Face à la crise, le pari des pop-up 

Le 01 avril 2021, par Vanessa Schmitz-Grucker

Rencontrer son public malgré les fermetures, les confinements à répétition et la relative désertification des grandes villes… voilà toute la difficulté de l’exercice des galeristes en ces temps de crise.

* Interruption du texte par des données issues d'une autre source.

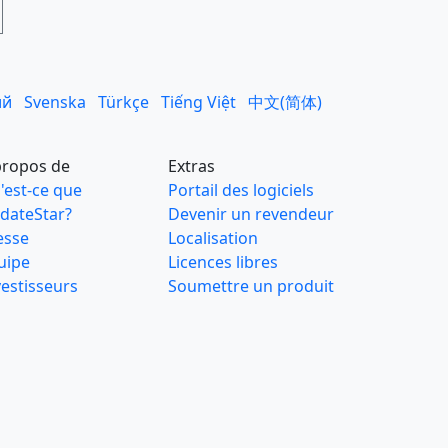
ий
Svenska
Türkçe
Tiếng Việt
中文(简体)
propos de
Extras
'est-ce que
Portail des logiciels
dateStar?
Devenir un revendeur
esse
Localisation
uipe
Licences libres
vestisseurs
Soumettre un produit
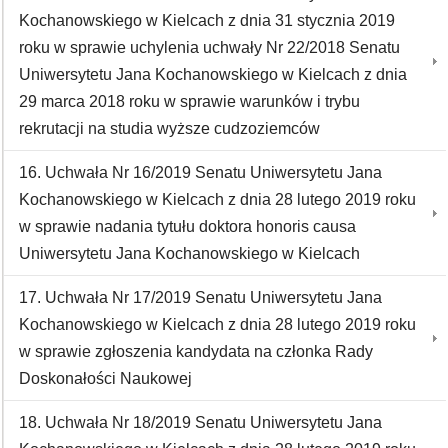
Kochanowskiego w Kielcach z dnia 31 stycznia 2019
roku w sprawie uchylenia uchwały Nr 22/2018 Senatu
Uniwersytetu Jana Kochanowskiego w Kielcach z dnia
29 marca 2018 roku w sprawie warunków i trybu
rekrutacji na studia wyższe cudzoziemców
16. Uchwała Nr 16/2019 Senatu Uniwersytetu Jana
Kochanowskiego w Kielcach z dnia 28 lutego 2019 roku
w sprawie nadania tytułu doktora honoris causa
Uniwersytetu Jana Kochanowskiego w Kielcach
17. Uchwała Nr 17/2019 Senatu Uniwersytetu Jana
Kochanowskiego w Kielcach z dnia 28 lutego 2019 roku
w sprawie zgłoszenia kandydata na członka Rady
Doskonałości Naukowej
18. Uchwała Nr 18/2019 Senatu Uniwersytetu Jana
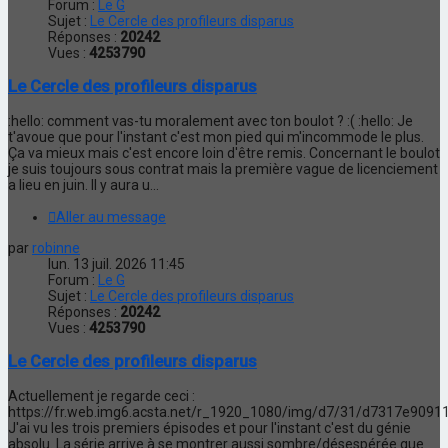
Forum :
Le G
Sujet :
Le Cercle des profileurs disparus
Réponses :
20242
Vues :
4253790
Le Cercle des profileurs disparus
:hello: comment vas-tu moralement avec ton boulot ? :( :hello: Je
t'avoue que pour l'instant c'est mon pied qui m'incommode le plus.
Ça va mieux mais c'est encore loin d'être remis. Concernant le boulot
je suis toujours sous contrat mais la première vague de licenciement
a lieu en juin. Il y aura u...
Aller au message
par
robinne
lun. 13 juil. 2026 11:45
Forum :
Le G
Sujet :
Le Cercle des profileurs disparus
Réponses :
20242
Vues :
4253790
Le Cercle des profileurs disparus
Actuellement je regarde ceci :
https://fr.web.img6.acsta.net/r_1920_1080/img/d7/31/d7317e909
J'ai vu les trois premiers épisodes et pour l'instant c'est du génie
absolu. La série arrive à se montrer aussi sombre/désespérée que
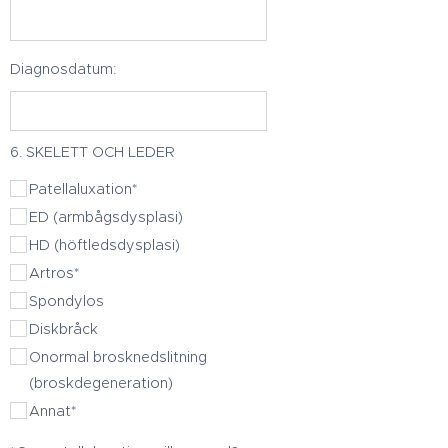
Diagnosdatum:
6. SKELETT OCH LEDER
Patellaluxation*
ED (armbågsdysplasi)
HD (höftledsdysplasi)
Artros*
Spondylos
Diskbråck
Onormal brosknedslitning
(broskdegeneration)
Annat*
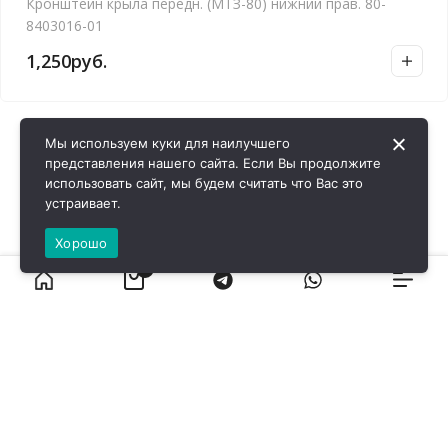
Кронштейн крыла передн. (МТЗ-80) нижний прав. 80-
8403016-01
1,250
руб.
Мы используем куки для наилучшего
представления нашего сайта. Если Вы продолжите
использовать сайт, мы будем считать что Вас это
устраивает.
Хорошо
0
ВИРОЛ ГРУП - 2026 @ Все права защищены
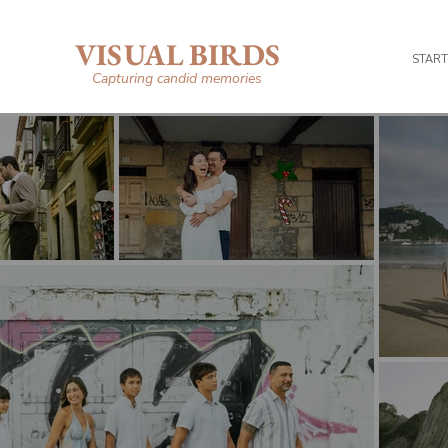
VISUAL BIRDS
START
Capturing candid memories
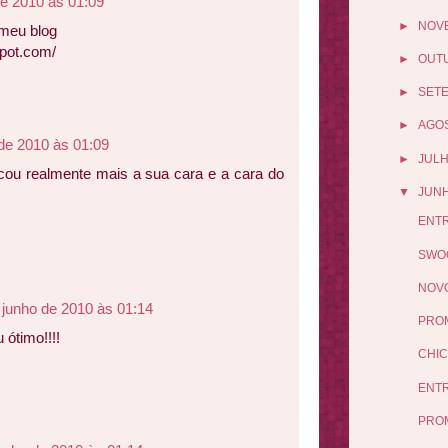
de 2010 às 01:09
►
NOV
 meu blog
spot.com/
►
OUT
►
SET
►
AGO
de 2010 às 01:09
►
JUL
Ficou realmente mais a sua cara e a cara do
▼
JUN
ENTR
SWOO
NOVO
 junho de 2010 às 01:14
PRO
 ótimo!!!!
CHIC
ENTR
PRO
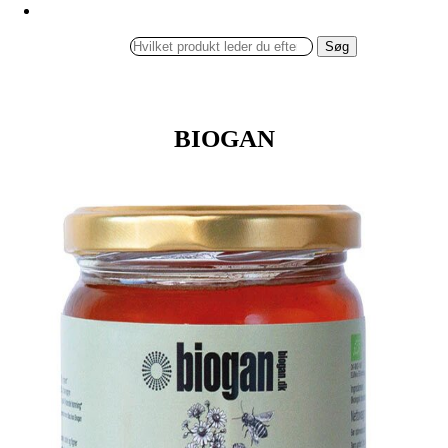
Søg
BIOGAN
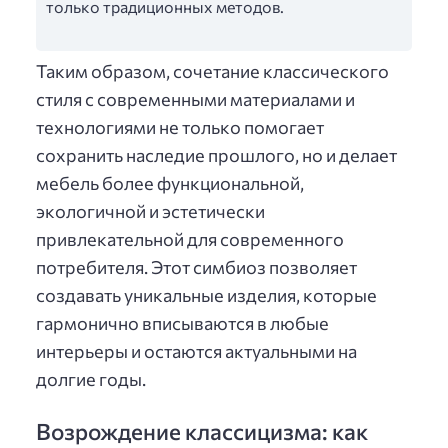
только традиционных методов.
Таким образом, сочетание классического
стиля с современными материалами и
технологиями не только помогает
сохранить наследие прошлого, но и делает
мебель более функциональной,
экологичной и эстетически
привлекательной для современного
потребителя. Этот симбиоз позволяет
создавать уникальные изделия, которые
гармонично вписываются в любые
интерьеры и остаются актуальными на
долгие годы.
Возрождение классицизма: как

coutesy almine rech gallery - photo brent moss

Dès l’été 2020, certains d’entre eux avaient déjà trouvé refuge dans les galeries pop-up : le New York artistique confiné avait ainsi investi la région des Hamptons. Skarstedt, Pace et Van de Weghe Fine Art, entre autres, y avaient ouvert des espaces éphémères. Le phénomène, amené à s’amplifier en 2021, n’a bien sûr pas vu le jour avec la pandémie. Le pionnier Matthias Arendt avait fermé son pavillon berlinois dès 2012 pour évoluer vers le format pop-up. Et l’intérêt n’était pas que financier puisque, outre la réduction des coûts, le modèle permettait aussi une vraie flexibilité et un certain sens de l’événement autour du lieu. Désormais, en Amérique, ils sont nombreux à rejoindre le mouvement, à l’image de la Française Almine Rech qui s’invite à partir du 4 juin dans les pop-up d’Aspen. Les boutiques-happenings se sont multipliées dans cette célèbre station de ski du Colorado depuis un an. La galeriste y programme ainsi trois expositions individuelles et deux autres collectives jusqu’en septembre. Mais qu’il s’agisse d’Aspen, des Hamptons ou même de Palm Beach, l’idée sous-jacente est toujours la même : en l’absence de foires et de salons, il faut aller à la rencontre du collectionneur, jusque dans ses lieux de villégiature. Et c’est bien là tout le changement de paradigme : quand, avant la crise, celui-ci allait vers l’art, c’est désormais l’art qui se doit d’aller vers le collectionneur où qu’il soit. En conséquence, Almine Rech se dit prête à adopter le modèle pop-up sur le long terme, tant il est probable que la crise modifie durablement les habitudes.